# Little Rock Ark



## Kelly Hannan (Jan 9, 2007)

Anyone ever fish this area? I am heading there for a couple weeks and debating taking my boat.


----------



## H2OfowlND (Feb 10, 2003)

If your boat is a deep V hull, I'd shy away from bringing it. Lots of stumps down in this part if the country. Ask over on DHC and you'll probably get a better answer. I live in NWLA and have a semi-V hull and I'm able to get back in the nasty stuff without worry of thumping too many stumps.

H2O


----------



## Kelly Hannan (Jan 9, 2007)

nope have a Alumacraft Pro 175. Pretty flat and wide.


----------



## H2OfowlND (Feb 10, 2003)

You should be good to go with that set up!


----------



## Kelly Hannan (Jan 9, 2007)

thanks
Looking at going to Lake Conway.
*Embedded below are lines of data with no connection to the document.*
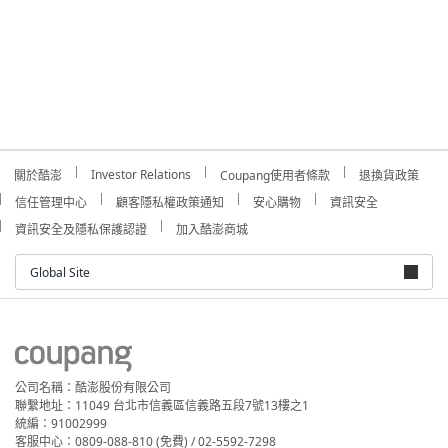
Investor Relations
關於酷澎
Coupang使用者條款
退換貨政策
信任管理中心
顧客隱私權政策通知
安心購物
資訊安全
資訊安全及隱私保護認證
加入酷澎商城
Global Site
公司名稱：酷澎股份有限公司
聯繫地址：11049 台北市信義區信義路五段7號13樓之1
統編：91002999
客服中心：0809-088-810 (免費) / 02-5592-7298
Just a little north of Little Rock. Read some good reports on this lake


----------



## H2OfowlND (Feb 10, 2003)

Make sure you bring the ultra lights for crappie or as they call them down here, white perch. Spawn is late this year for the crappie, but looking at warming up this weekend and next week.

www.crappie.com is a good site to check out for updates on what's going down here.

Good luck!


----------



## Kelly Hannan (Jan 9, 2007)

I will do that. Thanks for the tip.


----------